Just WARN_ONCE, please. If that exposes some sort of calamity then we
can reconsider.
>
> ...
>
> --- a/mm/vmalloc.c
> +++ b/mm/vmalloc.c
> @@ -1700,6 +1700,15 @@ static void *__vmalloc_node(unsigned long size, unsigned long align,
> gfp_t gfp_mask, pgprot_t prot,
> int node, void *caller)
> {
> + /*
> + * This function calls map_vm_area so that it allocates
> + * page table with GFP_KERNEL so caller should avoid using
> + * GFP_NOIO, GFP_NOFS and !__GFP_WAIT.
> + */
> + WARN_ON(!(gfp_mask & __GFP_WAIT));
> + WARN_ON(!(gfp_mask & __GFP_IO));
> + WARN_ON(!(gfp_mask & __GFP_FS));
> +
> return __vmalloc_node_range(size, align, VMALLOC_START, VMALLOC_END,
> gfp_mask, prot, node, caller);
> }
This seems strange. There are many entry points to this code and the
patch appears to go into a randomly-chosen middle point in the various
call chains and sticks a check in there. Why was __vmalloc_node()

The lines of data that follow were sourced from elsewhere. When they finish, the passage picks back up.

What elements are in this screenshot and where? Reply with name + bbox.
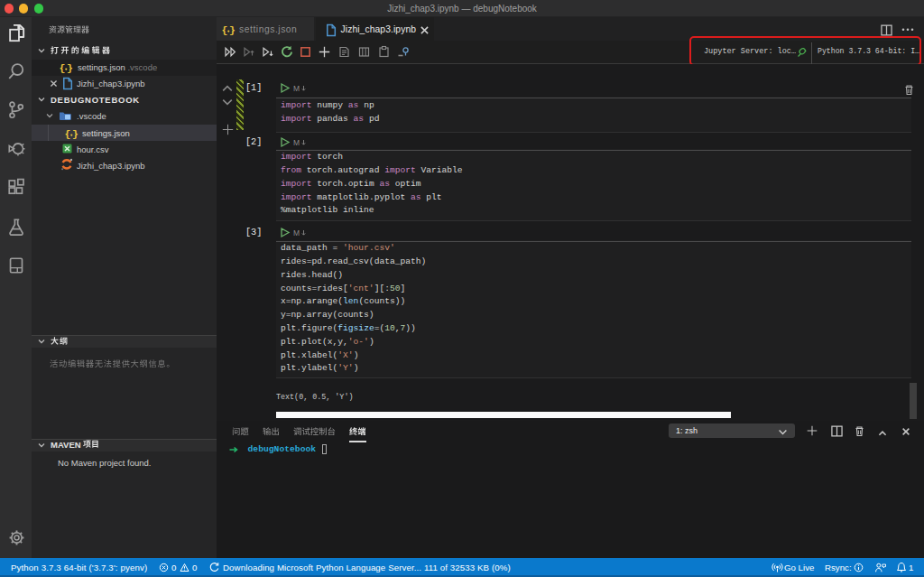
svg-text:M: M: [293, 84, 300, 93]
svg-text:M: M: [293, 228, 300, 237]
svg-text:{: {: [60, 62, 65, 74]
svg-text:}: }: [67, 62, 73, 74]
svg-text:}: }: [72, 128, 79, 140]
svg-text:{: {: [65, 128, 70, 140]
svg-text:M: M: [293, 138, 300, 147]
svg-text:}: }: [229, 24, 236, 36]
svg-text:{: {: [222, 24, 227, 36]
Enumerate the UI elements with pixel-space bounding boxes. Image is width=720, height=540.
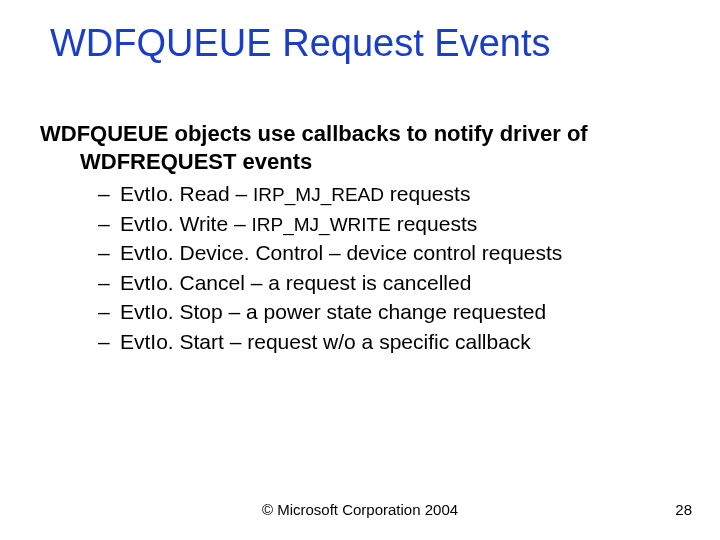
list-item: – EvtIo. Start – request w/o a specific … [40,327,680,357]
dash-icon: – [98,179,120,208]
bullet-text-pre: EvtIo. Read – [120,182,253,205]
slide: WDFQUEUE Request Events WDFQUEUE objects… [0,0,720,540]
dash-icon: – [98,238,120,267]
bullet-text-post: requests [391,212,477,235]
dash-icon: – [98,297,120,326]
slide-body: WDFQUEUE objects use callbacks to notify… [40,120,680,357]
bullet-list: – EvtIo. Read – IRP_MJ_READ requests – E… [40,179,680,357]
bullet-text-pre: EvtIo. Cancel – a request is cancelled [120,271,471,294]
list-item: – EvtIo. Read – IRP_MJ_READ requests [40,179,680,209]
list-item: – EvtIo. Stop – a power state change req… [40,297,680,327]
list-item: – EvtIo. Cancel – a request is cancelled [40,268,680,298]
lead-line-1: WDFQUEUE objects use callbacks to notify… [40,121,588,146]
bullet-code: IRP_MJ_READ [253,184,384,205]
dash-icon: – [98,268,120,297]
lead-text: WDFQUEUE objects use callbacks to notify… [40,120,680,175]
list-item: – EvtIo. Write – IRP_MJ_WRITE requests [40,209,680,239]
bullet-text-pre: EvtIo. Stop – a power state change reque… [120,300,546,323]
bullet-text-pre: EvtIo. Device. Control – device control … [120,241,562,264]
dash-icon: – [98,327,120,356]
bullet-text-pre: EvtIo. Write – [120,212,252,235]
bullet-text-post: requests [384,182,470,205]
slide-title: WDFQUEUE Request Events [50,22,690,65]
page-number: 28 [675,501,692,518]
bullet-text-pre: EvtIo. Start – request w/o a specific ca… [120,330,531,353]
footer-copyright: © Microsoft Corporation 2004 [0,501,720,518]
bullet-code: IRP_MJ_WRITE [252,214,391,235]
dash-icon: – [98,209,120,238]
list-item: – EvtIo. Device. Control – device contro… [40,238,680,268]
lead-line-2: WDFREQUEST events [40,148,680,176]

chosen? Does this provide full coverage or all entry points?
Also, the patch won't warn in the most problematic cases such as
vmalloc() being called from a __GFP_NOFS context. Presumably there are
might_sleep() warnings somewhere on the allocation path which will
catch vmalloc() being called from atomic contexts.
I'm not sure what to do about that - we don't have machinery in place
to be able to detect when a GFP_KERNEL allocation is deadlockable.
Perhaps a lot of hacking on lockdep might get us this - we'd need to
teach lockdep about which locks prohibit FS entry, which locks prevent
IO entry, etc. And there are secret locks such as ext3/4
journal_start(), and bitlocks and lock_page(). eek.